→ WORK TASK
Look through the entries below for the line that contains "Panitia Nyatakan Kesiapan", then set down that line and each one after it exactly, through the last.
──────────
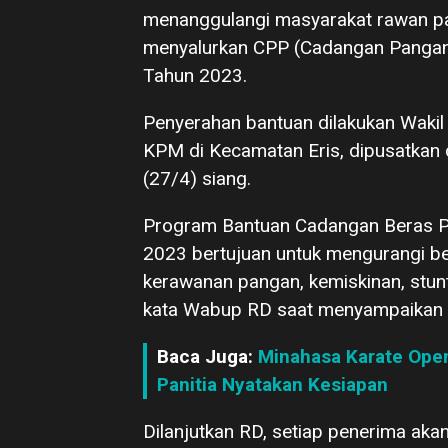
menanggulangi masyarakat rawan p
menyalurkan CPP (Cadangan Pangan
Tahun 2023.
Penyerahan bantuan dilakukan Waki
KPM di Kecamatan Eris, dipusatkan
(27/4) siang.
Program Bantuan Cadangan Beras P
2023 bertujuan untuk mengurangi b
kerawanan pangan, kemiskinan, stunti
kata Wabup RD saat menyampaikan
Baca Juga:
Minahasa Karate Open
Panitia Nyatakan Kesiapan
Dilanjutkan RD, setiap penerima ak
──────────
→ WRITTEN RESPONSE
Panitia Nyatakan Kesiapan
Dilanjutkan RD, setiap penerima ak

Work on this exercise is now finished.